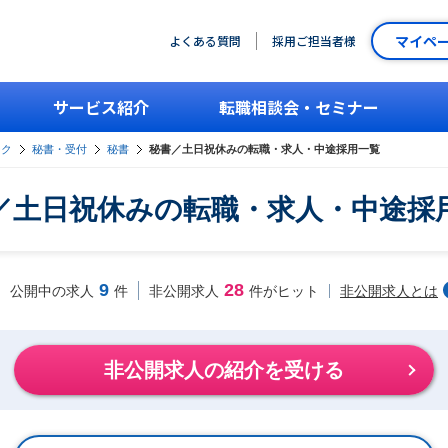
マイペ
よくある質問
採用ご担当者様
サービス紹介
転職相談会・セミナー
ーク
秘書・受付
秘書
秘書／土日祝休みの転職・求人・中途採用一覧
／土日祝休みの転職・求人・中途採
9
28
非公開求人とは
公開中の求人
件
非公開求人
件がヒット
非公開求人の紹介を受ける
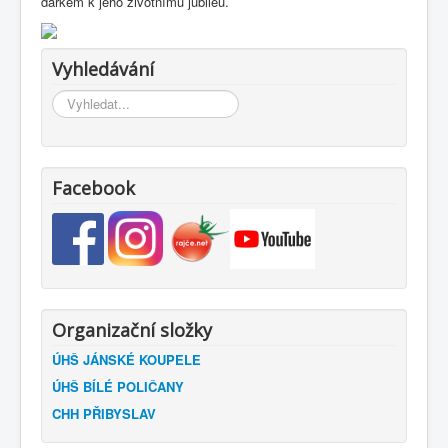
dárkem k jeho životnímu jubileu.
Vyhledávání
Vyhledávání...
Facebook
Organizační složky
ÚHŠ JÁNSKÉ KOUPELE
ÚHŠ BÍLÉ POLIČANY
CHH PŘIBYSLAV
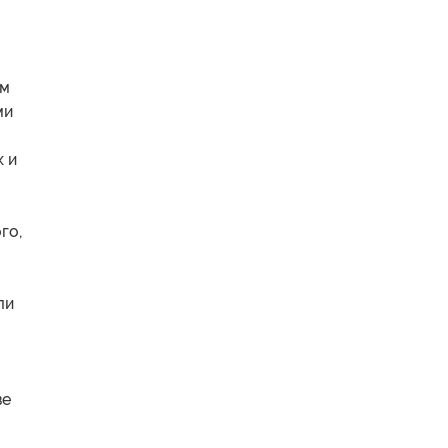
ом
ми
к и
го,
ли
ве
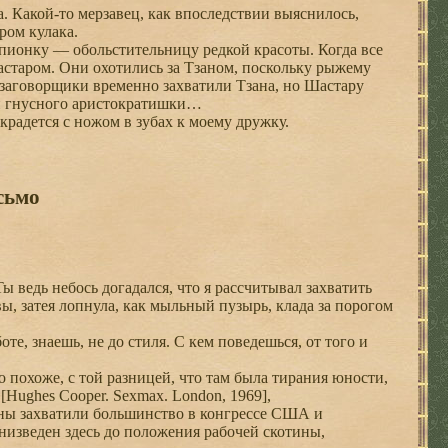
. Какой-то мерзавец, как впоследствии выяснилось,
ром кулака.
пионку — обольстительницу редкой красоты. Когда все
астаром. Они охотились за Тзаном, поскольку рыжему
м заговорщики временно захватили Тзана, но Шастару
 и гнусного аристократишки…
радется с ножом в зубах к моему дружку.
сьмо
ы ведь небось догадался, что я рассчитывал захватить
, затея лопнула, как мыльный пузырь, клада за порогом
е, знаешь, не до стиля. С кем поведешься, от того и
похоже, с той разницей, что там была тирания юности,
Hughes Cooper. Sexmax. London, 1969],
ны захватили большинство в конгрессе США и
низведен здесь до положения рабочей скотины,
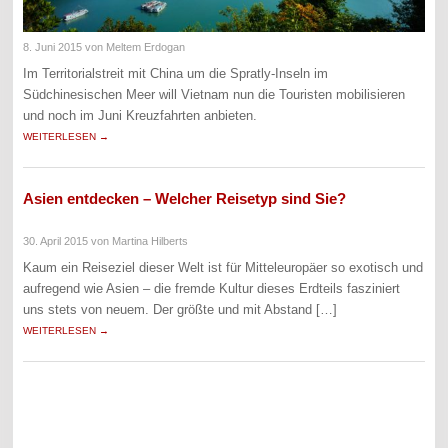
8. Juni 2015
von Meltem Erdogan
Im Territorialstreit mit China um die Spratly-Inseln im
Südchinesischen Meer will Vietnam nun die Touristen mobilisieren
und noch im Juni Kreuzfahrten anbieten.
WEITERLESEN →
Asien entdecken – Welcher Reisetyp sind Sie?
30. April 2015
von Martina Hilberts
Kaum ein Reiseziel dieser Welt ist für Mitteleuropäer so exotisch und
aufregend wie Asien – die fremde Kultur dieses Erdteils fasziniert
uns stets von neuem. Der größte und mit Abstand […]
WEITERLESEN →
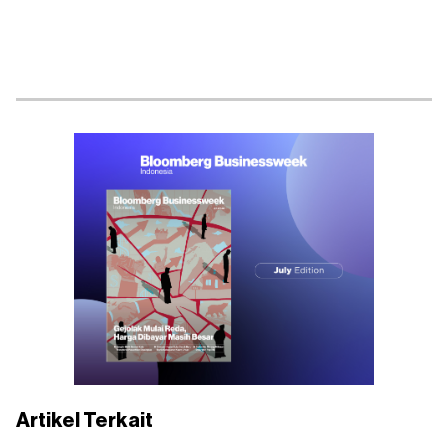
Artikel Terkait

########

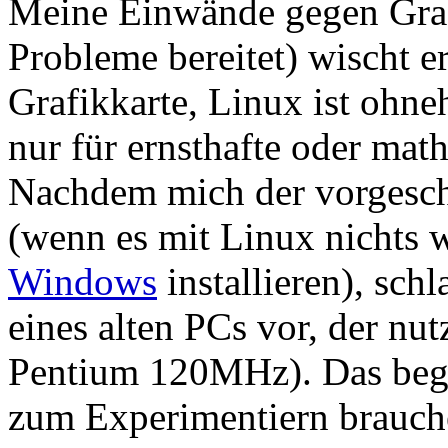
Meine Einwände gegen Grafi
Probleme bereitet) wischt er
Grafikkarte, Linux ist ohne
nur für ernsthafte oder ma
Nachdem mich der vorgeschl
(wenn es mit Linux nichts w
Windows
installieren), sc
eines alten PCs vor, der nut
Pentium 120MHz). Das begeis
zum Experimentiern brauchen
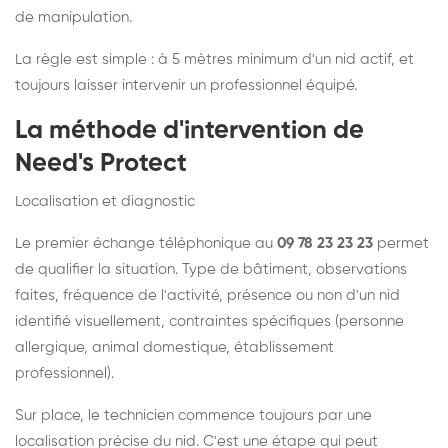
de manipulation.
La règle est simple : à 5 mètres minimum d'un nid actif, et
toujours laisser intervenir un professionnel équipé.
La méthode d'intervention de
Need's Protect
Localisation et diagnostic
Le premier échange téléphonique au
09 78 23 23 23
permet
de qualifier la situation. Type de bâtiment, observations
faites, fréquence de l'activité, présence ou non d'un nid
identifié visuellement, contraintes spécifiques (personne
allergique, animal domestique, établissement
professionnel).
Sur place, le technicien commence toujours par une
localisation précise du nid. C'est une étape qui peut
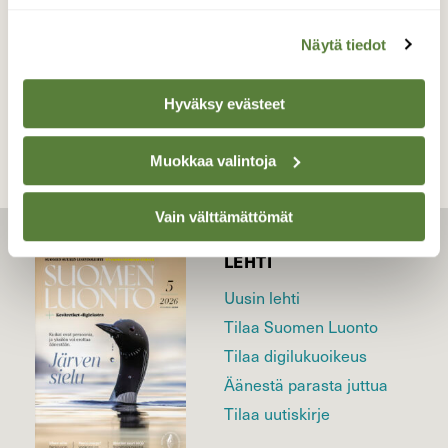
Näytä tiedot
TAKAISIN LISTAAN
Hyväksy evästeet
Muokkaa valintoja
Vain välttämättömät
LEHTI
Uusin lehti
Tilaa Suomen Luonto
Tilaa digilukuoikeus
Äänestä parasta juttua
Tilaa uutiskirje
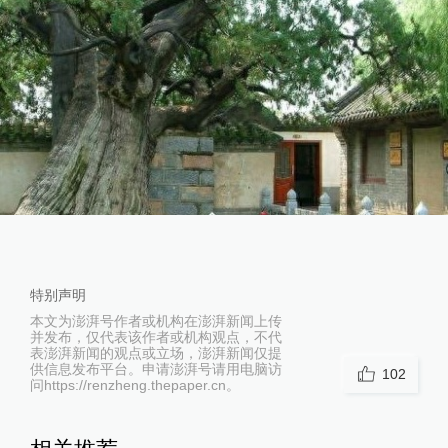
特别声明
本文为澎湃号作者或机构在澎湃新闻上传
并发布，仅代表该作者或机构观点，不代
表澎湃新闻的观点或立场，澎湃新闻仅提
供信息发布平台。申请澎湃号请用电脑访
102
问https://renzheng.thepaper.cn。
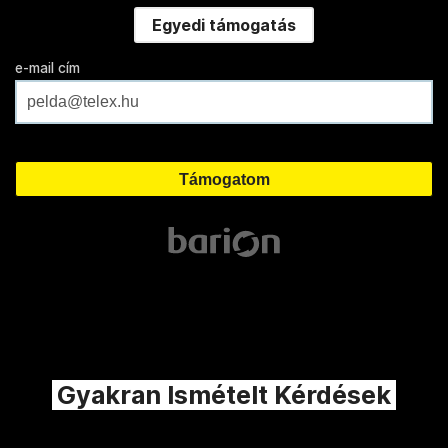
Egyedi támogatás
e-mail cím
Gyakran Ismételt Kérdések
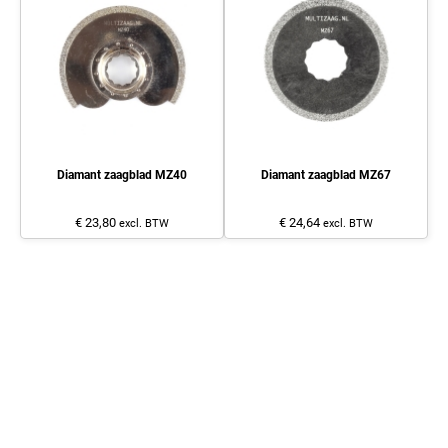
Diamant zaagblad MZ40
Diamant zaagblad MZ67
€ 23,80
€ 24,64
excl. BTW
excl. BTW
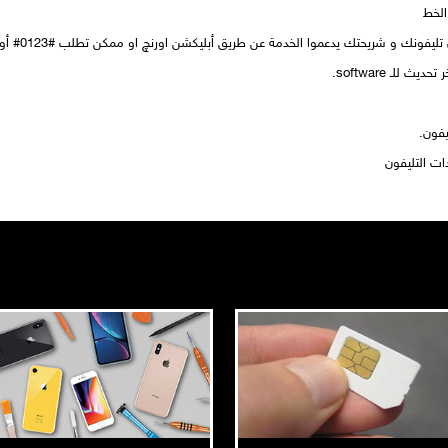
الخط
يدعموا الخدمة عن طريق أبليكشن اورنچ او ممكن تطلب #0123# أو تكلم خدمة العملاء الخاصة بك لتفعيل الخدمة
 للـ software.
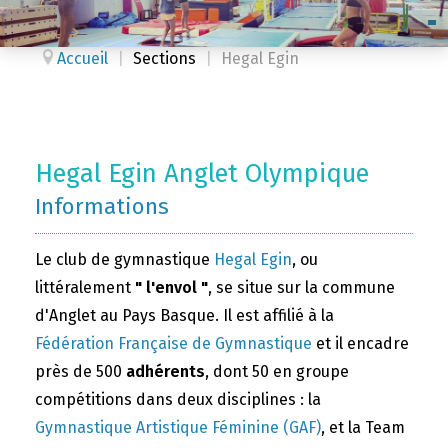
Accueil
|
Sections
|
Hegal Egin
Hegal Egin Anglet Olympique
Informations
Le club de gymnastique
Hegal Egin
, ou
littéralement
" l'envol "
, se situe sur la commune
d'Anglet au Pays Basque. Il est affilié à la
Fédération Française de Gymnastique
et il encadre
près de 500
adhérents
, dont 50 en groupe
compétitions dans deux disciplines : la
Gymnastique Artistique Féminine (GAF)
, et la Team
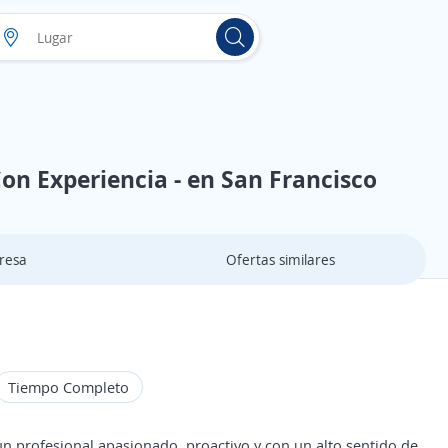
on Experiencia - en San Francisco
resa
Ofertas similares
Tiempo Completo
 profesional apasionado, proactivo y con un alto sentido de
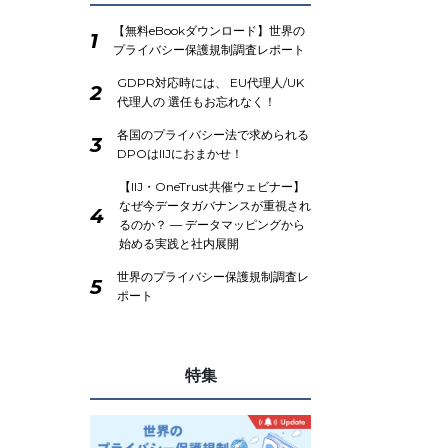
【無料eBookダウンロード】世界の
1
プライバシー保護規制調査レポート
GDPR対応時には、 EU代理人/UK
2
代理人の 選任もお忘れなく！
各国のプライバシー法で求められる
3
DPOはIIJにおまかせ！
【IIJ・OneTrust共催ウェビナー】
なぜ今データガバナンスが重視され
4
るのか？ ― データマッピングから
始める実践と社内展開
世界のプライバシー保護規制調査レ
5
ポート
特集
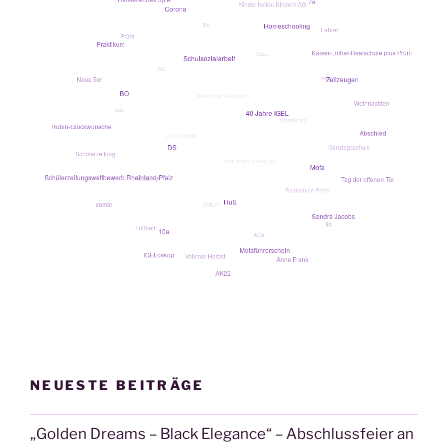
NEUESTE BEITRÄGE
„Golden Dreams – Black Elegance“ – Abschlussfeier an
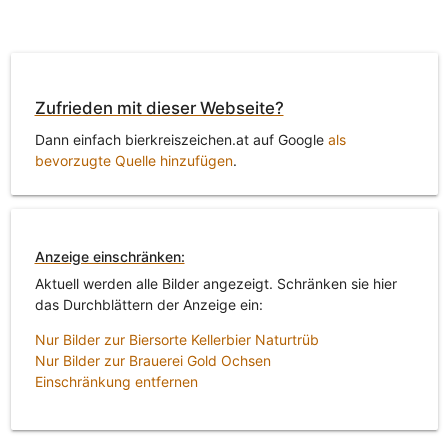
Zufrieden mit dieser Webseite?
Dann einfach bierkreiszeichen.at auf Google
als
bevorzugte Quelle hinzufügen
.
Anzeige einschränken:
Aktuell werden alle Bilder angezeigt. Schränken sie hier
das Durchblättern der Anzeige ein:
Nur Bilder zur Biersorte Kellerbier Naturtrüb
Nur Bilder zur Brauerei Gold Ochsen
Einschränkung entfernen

########

About this exercise
Copy out precisely the lines from the line with "радется с ножом в зубах к моему дружку." to the line with "похоже, с той" in the material above, including those two lines and omitting all the rest.

Response to the task
радется с ножом в зубах к моему дружку.
сьмо
ы ведь небось догадался, что я рассчитывал захватить
, затея лопнула, как мыльный пузырь, клада за порогом
е, знаешь, не до стиля. С кем поведешься, от того и
похоже, с той разницей, что там была тирания юности,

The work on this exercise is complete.